Consistent with the shape discrimination analysis, the estimated variance in viewing-invariant LOC RDMs was much higher than in MT+ and cIPS RDMs (post hoc paired t test: “across slits”: classification RDMs: t(15) = 5.74, 5.68; p = 3.1 × 10−4, 3.5 × 10−4; correlation RDMs: t(15) = 6.2, 8.5; p = 1 × 10−4, 3 × 10−6; “slit vs full-viewing”: classification RDMs: t(15) = 5.3, 7.2; p = 7 × 10−4, 3 × 10−5; correlation RDMs: t(15) = 8.6, 12.8, p = 3 × 10−6, 1 × 10−8, respectively). Finally, we found that, within LOC, LO was superior to pFs in the percentage variance explained within viewing-invariant RDMs. However, this was evident both when generalizing across different slit-viewing conditions (classification and correlation RDMs: t(15) = 2.84, 4.11, p = 0.049, 0.004, respectively) and when using the full images (classification and correlation RDMs: t(15) = 3.56, 4.14, p = 0.011, 0.003, respectively). We therefore suggest that LO superiority is not specific to temporal shape integration.

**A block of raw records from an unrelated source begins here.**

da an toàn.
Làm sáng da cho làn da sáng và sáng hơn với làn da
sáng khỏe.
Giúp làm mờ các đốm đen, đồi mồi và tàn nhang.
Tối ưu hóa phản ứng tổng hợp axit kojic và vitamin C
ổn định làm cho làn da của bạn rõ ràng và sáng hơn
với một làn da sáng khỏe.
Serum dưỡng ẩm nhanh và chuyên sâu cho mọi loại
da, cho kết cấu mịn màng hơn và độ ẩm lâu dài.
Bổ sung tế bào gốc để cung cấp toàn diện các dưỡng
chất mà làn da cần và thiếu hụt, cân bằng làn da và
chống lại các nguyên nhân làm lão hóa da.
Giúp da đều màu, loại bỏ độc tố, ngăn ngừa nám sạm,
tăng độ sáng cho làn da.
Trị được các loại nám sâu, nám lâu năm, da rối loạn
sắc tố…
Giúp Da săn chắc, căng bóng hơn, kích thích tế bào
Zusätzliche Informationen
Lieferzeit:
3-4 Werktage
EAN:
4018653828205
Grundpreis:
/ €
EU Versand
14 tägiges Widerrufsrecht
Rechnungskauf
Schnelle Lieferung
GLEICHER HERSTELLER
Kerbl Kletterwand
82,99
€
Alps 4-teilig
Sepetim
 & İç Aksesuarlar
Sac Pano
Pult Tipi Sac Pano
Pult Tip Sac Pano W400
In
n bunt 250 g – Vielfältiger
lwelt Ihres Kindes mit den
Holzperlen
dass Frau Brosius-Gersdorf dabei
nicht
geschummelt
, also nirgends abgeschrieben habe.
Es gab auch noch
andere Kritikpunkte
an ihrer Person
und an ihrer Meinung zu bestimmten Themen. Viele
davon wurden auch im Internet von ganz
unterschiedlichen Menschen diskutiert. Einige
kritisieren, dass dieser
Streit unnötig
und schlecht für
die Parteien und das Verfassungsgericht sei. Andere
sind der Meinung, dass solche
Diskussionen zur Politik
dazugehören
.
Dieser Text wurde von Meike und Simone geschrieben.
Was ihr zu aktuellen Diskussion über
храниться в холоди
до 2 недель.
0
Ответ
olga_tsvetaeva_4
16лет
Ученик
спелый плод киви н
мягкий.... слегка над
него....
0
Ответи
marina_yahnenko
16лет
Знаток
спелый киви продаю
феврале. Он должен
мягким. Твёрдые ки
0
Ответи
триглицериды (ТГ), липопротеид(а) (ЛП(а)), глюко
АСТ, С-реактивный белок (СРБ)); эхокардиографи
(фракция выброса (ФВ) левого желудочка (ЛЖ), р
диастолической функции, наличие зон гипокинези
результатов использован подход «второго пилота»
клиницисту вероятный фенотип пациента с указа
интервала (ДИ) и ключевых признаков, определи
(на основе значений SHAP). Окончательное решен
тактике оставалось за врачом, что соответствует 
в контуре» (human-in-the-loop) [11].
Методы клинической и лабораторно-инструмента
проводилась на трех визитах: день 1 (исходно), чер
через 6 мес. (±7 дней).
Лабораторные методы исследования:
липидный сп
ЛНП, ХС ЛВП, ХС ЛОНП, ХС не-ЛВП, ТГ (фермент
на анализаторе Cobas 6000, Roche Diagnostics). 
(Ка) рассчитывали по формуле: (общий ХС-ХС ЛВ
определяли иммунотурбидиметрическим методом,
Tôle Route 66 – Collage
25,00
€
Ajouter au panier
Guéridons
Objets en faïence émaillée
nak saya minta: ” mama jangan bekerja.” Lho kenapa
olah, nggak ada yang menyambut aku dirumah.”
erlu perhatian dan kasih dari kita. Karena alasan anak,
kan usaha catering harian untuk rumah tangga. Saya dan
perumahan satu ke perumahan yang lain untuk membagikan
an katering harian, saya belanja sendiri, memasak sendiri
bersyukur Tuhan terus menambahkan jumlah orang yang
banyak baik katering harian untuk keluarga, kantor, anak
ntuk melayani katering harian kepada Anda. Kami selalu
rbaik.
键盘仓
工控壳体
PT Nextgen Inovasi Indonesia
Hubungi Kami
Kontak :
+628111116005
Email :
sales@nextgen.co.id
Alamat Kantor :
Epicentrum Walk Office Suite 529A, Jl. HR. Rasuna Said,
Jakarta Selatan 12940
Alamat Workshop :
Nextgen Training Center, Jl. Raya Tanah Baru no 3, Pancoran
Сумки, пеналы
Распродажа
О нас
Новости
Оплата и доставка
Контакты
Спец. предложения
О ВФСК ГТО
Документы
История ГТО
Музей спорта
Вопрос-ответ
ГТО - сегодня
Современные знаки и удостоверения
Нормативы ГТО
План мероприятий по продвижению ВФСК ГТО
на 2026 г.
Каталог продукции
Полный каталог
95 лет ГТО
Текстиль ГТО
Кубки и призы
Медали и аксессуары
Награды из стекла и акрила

To summarize, both dorsal and ventral stream regions show a correspondence between the perceived shape dissimilarity and the viewing-invariant activity pattern dissimilarity. Nevertheless, of all cortical regions tested, the viewing-invariant shape space based on the patterns of activity in LOC best matches the whole-shape perceptual space. This finding is complementary to the decoding results, but goes far beyond the question of shape discriminability: it points to candidate visual regions that are likely to be involved in the integrated shape percept (although this is obviously only circumstantial evidence).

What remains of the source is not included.